Reckless
- Author: Andrew Gross
- Publisher: William Morrow an Imprint of HarperCollins
- Publication place: United States United Kingdom
- Pages: 496
- ISBN: 978-0-06-165595-1
- Preceded by: Don't Look Twice
- Followed by: Eyes Wide Open

= Reckless (Gross novel) =

Fourth solo-authored book by Andrew Gross

Reckless is the fourth solo-authored book by Andrew Gross. Reckless debuted on the NY Times Bestsellers list the week of May 23, 2010. Reckless is the third in his series with investigator Ty Hauck, hero of The Dark Tide and Don’t Look Twice. Hauck follows the threads of a brutal murder of a Connecticut family into a conspiracy that directly reflects the state of the world financial markets and the axiom of “too big to fail.”

==Setting==
Reckless is set in circa 2009 Greenwich, Connecticut in the post Madoff era. The story portrays the financial industry in the aftermath of Great Recession and the subprime mortgage crisis.

==Story==
Ty Hauck learns of the murder of a close personal friend April Glassman along with her husband Marc and their daughter. The murder was clearly meant to look like one of a recent string of home invasions, but very little about this murder parallels the other home invasions. The murder of Marc Glassman, a trader at a major brokerage, has an immediate and dramatic effect on world financial markets. Coincidentally, Glassman had gone out of his way to violate company policy, having dramatically over leveraged his positions. His murder brings down one of Wall Street's oldest and most respected brokerages.

Hauck has started a new job with Talon, a security firm whose largest client is Reynolds Ried, “a Wall Street icon.” Merrill Simons, the ex-wife of Reynolds Rieds' CEO, hires Hauck to check up on her suspicions about her new love interest Dani Thibault. As Hauck investigates Thibault he begins to see clues that connect Thibault to the murder of Marc Glassman and the apparent suicide of James Donovan, another over extended trader from a different firm.

In Washington, Treasury agent Naomi Blum watches millions of dollars in suspicious bank transfers. Her research leads her to follow the same trail as Hauck.
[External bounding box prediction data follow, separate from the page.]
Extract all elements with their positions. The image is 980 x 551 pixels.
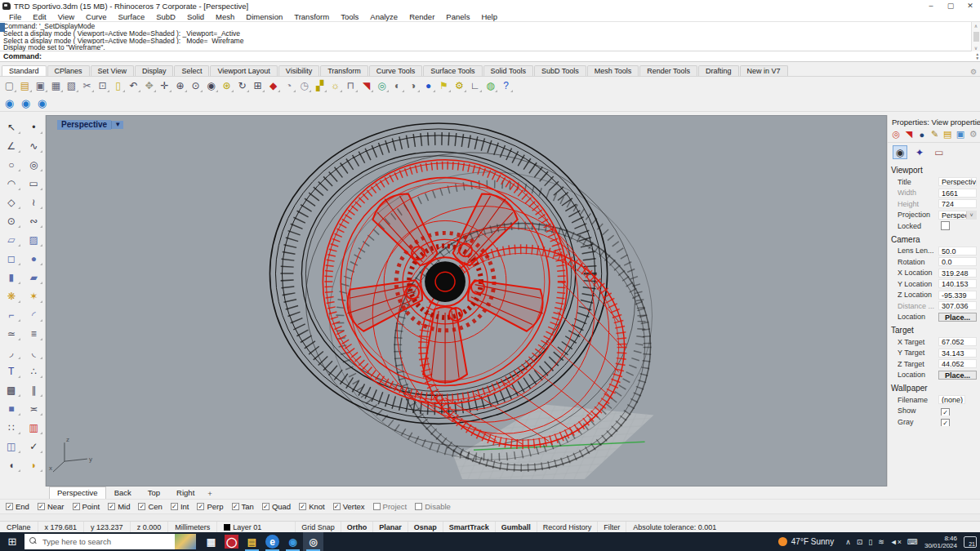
- lasso-icon[interactable]: ◗: [23, 455, 46, 474]
- status-toggle[interactable]: Osnap: [408, 522, 443, 532]
- command-prompt[interactable]: Command: ▴▾: [0, 51, 980, 62]
- point-icon[interactable]: •: [23, 118, 46, 136]
- property-value[interactable]: [938, 221, 977, 230]
- keyboard-icon[interactable]: ⌨: [907, 538, 918, 546]
- osnap-checkbox[interactable]: ✓ Near: [38, 502, 65, 511]
- toolbar-group-tab[interactable]: Viewport Layout: [210, 65, 277, 76]
- menu-item[interactable]: Render: [403, 12, 440, 21]
- property-value[interactable]: [938, 407, 977, 415]
- rhino-app-icon[interactable]: ◎: [303, 532, 323, 551]
- osnap-checkbox[interactable]: ✓ Quad: [262, 502, 291, 511]
- boolean-icon[interactable]: ❋: [0, 287, 23, 305]
- minimize-button[interactable]: –: [921, 2, 941, 10]
- checkbox-icon[interactable]: ✓: [38, 503, 45, 510]
- toolbar-group-tab[interactable]: SubD Tools: [534, 65, 586, 76]
- task-view-icon[interactable]: ▦: [201, 532, 221, 551]
- pan-icon[interactable]: ✥: [141, 78, 157, 93]
- toolbar-group-tab[interactable]: Select: [174, 65, 209, 76]
- checkbox-icon[interactable]: ✓: [73, 503, 80, 510]
- osnap-checkbox[interactable]: ✓ Tan: [232, 502, 254, 511]
- add-viewport-tab-button[interactable]: +: [203, 488, 217, 499]
- flag-icon[interactable]: ⚑: [436, 78, 452, 93]
- viewport-tab[interactable]: Right: [168, 487, 203, 499]
- units-label[interactable]: Millimeters: [168, 522, 217, 532]
- close-button[interactable]: ✕: [960, 2, 980, 10]
- blend-curve-icon[interactable]: ◟: [23, 343, 46, 362]
- property-value[interactable]: 724: [938, 199, 977, 208]
- menu-item[interactable]: Transform: [288, 12, 335, 21]
- control-point-curve-icon[interactable]: ∿: [23, 136, 46, 155]
- checkbox-icon[interactable]: ✓: [108, 503, 115, 510]
- new-file-icon[interactable]: ▢: [2, 78, 17, 93]
- osnap-checkbox[interactable]: ✓ Cen: [138, 502, 162, 511]
- osnap-checkbox[interactable]: ✓ Int: [171, 502, 189, 511]
- wallpaper-properties-icon[interactable]: ▭: [932, 145, 947, 159]
- viewport-layout-icon[interactable]: ⊞: [250, 78, 265, 93]
- menu-item[interactable]: File: [3, 12, 27, 21]
- property-value[interactable]: Perspecti...: [938, 211, 977, 220]
- blue-dial-icon-3[interactable]: ◉: [35, 96, 49, 109]
- osnap-checkbox[interactable]: ✓ Vertex: [333, 502, 365, 511]
- checkbox-icon[interactable]: ✓: [6, 503, 13, 510]
- paste-icon[interactable]: ▯: [110, 78, 126, 93]
- fillet-curve-icon[interactable]: ◞: [0, 343, 23, 362]
- menu-item[interactable]: Dimension: [240, 12, 288, 21]
- toolbar-group-tab[interactable]: Surface Tools: [423, 65, 482, 76]
- toolbar-group-tab[interactable]: Drafting: [698, 65, 739, 76]
- opera-icon[interactable]: ◯: [221, 532, 242, 551]
- set-view-icon[interactable]: ◔: [281, 78, 296, 93]
- explode-icon[interactable]: ✶: [23, 287, 46, 305]
- toolbar-group-tab[interactable]: Display: [135, 65, 174, 76]
- perspective-viewport[interactable]: z y x: [46, 115, 887, 487]
- menu-item[interactable]: Edit: [27, 12, 51, 21]
- menu-item[interactable]: Panels: [440, 12, 475, 21]
- blue-dial-icon-1[interactable]: ◉: [2, 96, 16, 109]
- property-value[interactable]: 67.052: [938, 337, 977, 346]
- start-button[interactable]: ⊞: [0, 532, 24, 551]
- surface-patch-icon[interactable]: ▱: [0, 230, 23, 249]
- status-toggle[interactable]: Planar: [373, 522, 408, 532]
- wifi-icon[interactable]: ≋: [878, 538, 884, 546]
- checkbox-icon[interactable]: ✓: [171, 503, 178, 510]
- copy-icon[interactable]: ⊡: [95, 78, 110, 93]
- property-value[interactable]: 34.143: [938, 349, 977, 358]
- menu-item[interactable]: Help: [475, 12, 503, 21]
- search-input[interactable]: Type here to search: [24, 534, 196, 549]
- box-icon[interactable]: ◻: [0, 249, 23, 268]
- scroll-down-icon[interactable]: ∨: [974, 45, 978, 51]
- maximize-button[interactable]: ▢: [941, 2, 960, 10]
- toolbar-group-tab[interactable]: New in V7: [740, 65, 788, 76]
- viewport-title[interactable]: Perspective: [57, 120, 111, 130]
- notification-center-button[interactable]: 21: [964, 536, 977, 548]
- undo-icon[interactable]: ↶: [126, 78, 141, 93]
- select-arrow-icon[interactable]: ↖: [0, 118, 23, 136]
- osnap-checkbox[interactable]: ✓ Perp: [197, 502, 223, 511]
- shaded-viewport-icon[interactable]: ◆: [265, 78, 281, 93]
- material-icon[interactable]: ▥: [23, 418, 46, 437]
- array-icon[interactable]: ∷: [0, 418, 23, 437]
- phone-icon[interactable]: ▯: [868, 538, 872, 546]
- file-explorer-icon[interactable]: ▤: [242, 532, 262, 551]
- cut-icon[interactable]: ✂: [79, 78, 95, 93]
- property-value[interactable]: 0.0: [938, 257, 977, 266]
- polyline-icon[interactable]: ∠: [0, 136, 23, 155]
- loft-icon[interactable]: ▨: [23, 230, 46, 249]
- points-on-icon[interactable]: ∴: [23, 362, 46, 380]
- edge-icon[interactable]: e: [262, 532, 283, 551]
- osnap-checkbox[interactable]: Project: [373, 502, 408, 511]
- property-value[interactable]: (none): [938, 395, 965, 404]
- point-circle-icon[interactable]: ⊙: [0, 211, 23, 230]
- status-toggle[interactable]: SmartTrack: [443, 522, 496, 532]
- fillet-edge-icon[interactable]: ◜: [23, 305, 46, 324]
- toolbar-group-tab[interactable]: Mesh Tools: [587, 65, 639, 76]
- block-icon[interactable]: ▩: [0, 380, 23, 399]
- named-view-icon[interactable]: ◷: [296, 78, 312, 93]
- osnap-checkbox[interactable]: ✓ Knot: [299, 502, 325, 511]
- status-toggle[interactable]: Ortho: [341, 522, 374, 532]
- dimension-tool-icon[interactable]: ≍: [23, 399, 46, 418]
- menu-item[interactable]: Surface: [112, 12, 150, 21]
- property-value[interactable]: Perspective: [938, 177, 977, 186]
- viewport-tab[interactable]: Back: [106, 487, 140, 499]
- menu-item[interactable]: SubD: [150, 12, 181, 21]
- property-value[interactable]: Place...: [938, 313, 977, 322]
Hauck and Blum team up to unravel evidence that all connects back to Dani Thibault. Their search takes them to Serbia and leads back to London to find Marty al-Bashir, the chief investment officer of the Royal Saudi Partnership. As witnesses are quickly silenced in a string of murders, the trail leads all the way back to the Secretary of the Treasury in Washington and Peter Simons, the CEO of Reynold's Reid.